Quando nos enchemos de coisas, também nos enchemos de problemas, afirma a antropóloga e professora da Universidade Federal do Rio de Janeiro Mirian Goldenberg. Quanto mais coisas você tira da sua vida, mais percebe que não precisa colocá-las de volta: elas não te fazem falta. A sensação do ‘eu posso ter, mas não quero’ é libertadora a partir do momento que você se dá conta de que pode – e deve – escolher só o que tem sentido para você, afirma Mirian.

Vivemos hoje uma sensação de impotência na sociedade moderna. Somos imbuídos a ter mais, querer mais. E, quanto mais consomem, mais infelizes as pessoas ficam. Quanto mais se exibem, mais inúteis elas se sentem. Alguém se identificou com esse “estilo de vida”? Você já parou para pensar no que te faz fazer as coisas que você faz todos os dias? Para onde você está indo? Você sabe onde quer chegar? Realmente precisamos chegar em algum lugar? E quando chegar, como você vai se sentir? (Poderia fazer mais algumas dúzias de perguntas, mas vou parar por aqui, antes que você desista de ler o post inteiro!)

Quando você precisa se encher de coisas para encontrar satisfação, alegria e prazer, é necessário parar. Essa revisão de conceitos passa por um processo de disciplina o qual deve ser aplicado todos os dias.

Qual o significado que você tem dado à sua vida? O significado do que você faz, das suas relações amorosas, da sua introspecção… Qual o seu projeto de vida? Ouso dizer que este é o seu projeto mais importante. Já parou para pensar nisso? Ele está conectado à nossa vontade, ele é interior, só seu. Não veio de ninguém além de você.

Esta citação de Mirian foi como uma explosão na minha cabeça e no meu coração: “eu não quero fazer tudo, entender todas as áreas do meu trabalho, ver todas as séries do momento, encontrar um milhão de amigos. Eu quero entender o que tem significado na minha vida, me conectar o tempo todo com isso e nisso me concentrar. Eu me vi e me senti em suas palavras. Confirmei mais uma vez que não estou sozinha, há mais pessoas (muito mais) por aí vivendo essa busca (e o post também tem esse objetivo, encontrar mais pessoas que se identificam com tudo isso).
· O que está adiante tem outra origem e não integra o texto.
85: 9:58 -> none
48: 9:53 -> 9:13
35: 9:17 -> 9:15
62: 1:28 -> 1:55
Nem sempre é fácil identificar o que tem significado na nossa existência. E mais, saber abdicar dos excessos para nos concentrarmos no estritamente primordial. Limitar nossas escolhas resulta em muitas renúncias. Nos dias de hoje agir assim requer mais que vontade: é preciso disciplina. Algo que o palestrante e consultor Greg McKeown chama de seguir “caminho do essencialista”. Ele cunhou o termo “essencialismo” para explicar o comportamento – cada vez mais comum – de pessoas em busca daquilo que é vital, importante, essencial para elas. Essas pessoas são aquelas que sabem identificar e focar em fazer somente o que é importante (eu estou em busca. E você?). Greg diz que a proposta de valor básica do essencialismo só surge quando nos permitimos parar de tentar fazer tudo e deixar de dizer sim para todos.

É necessário parar constantemente para se perguntar: estou investindo nas atividades certas?
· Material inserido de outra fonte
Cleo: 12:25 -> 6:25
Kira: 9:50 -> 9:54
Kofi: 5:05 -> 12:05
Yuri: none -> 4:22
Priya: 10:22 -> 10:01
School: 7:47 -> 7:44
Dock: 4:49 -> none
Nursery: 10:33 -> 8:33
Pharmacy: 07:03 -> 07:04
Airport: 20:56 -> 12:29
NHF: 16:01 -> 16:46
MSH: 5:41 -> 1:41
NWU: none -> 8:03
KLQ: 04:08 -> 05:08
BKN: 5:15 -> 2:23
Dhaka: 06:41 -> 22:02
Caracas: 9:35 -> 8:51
Identificar o que é essencial para você é a chave para saber se está direcionando a sua jornada para algo que realmente lhe faça sentido. O caminho de um essencialista segue um propósito, não segue o fluxo. Em vez de escolher reativamente, ele distingue de maneira deliberada as poucas coisas vitais das muito triviais, elimina o que não é essencial e depois remove obstáculos para que o essencial tenha passagem livre.

Tudo isso implica em tomar decisões difíceis, por isso esse nem sempre é o caminho mais escolhido, visto que ele não é o mais fácil, nem o mais comum. Além de que existem muitas forças conspirando para nos impedir de aplicar a busca disciplinada por menos. Vivemos em uma sociedade capitalista onde o poder de consumo é comumente confundido com qualidade de vida e assim muitas pessoas sentem o que os psicólogos chamam de “fadiga decisória”, ocorre quando perdemos a capacidade de filtrar o que é importante e o que não é porque somos obrigados a fazer muitas escolhas no nosso cotidiano e quanto mais escolhas somos forçados a fazer, mais a qualidade das decisões se deteriora.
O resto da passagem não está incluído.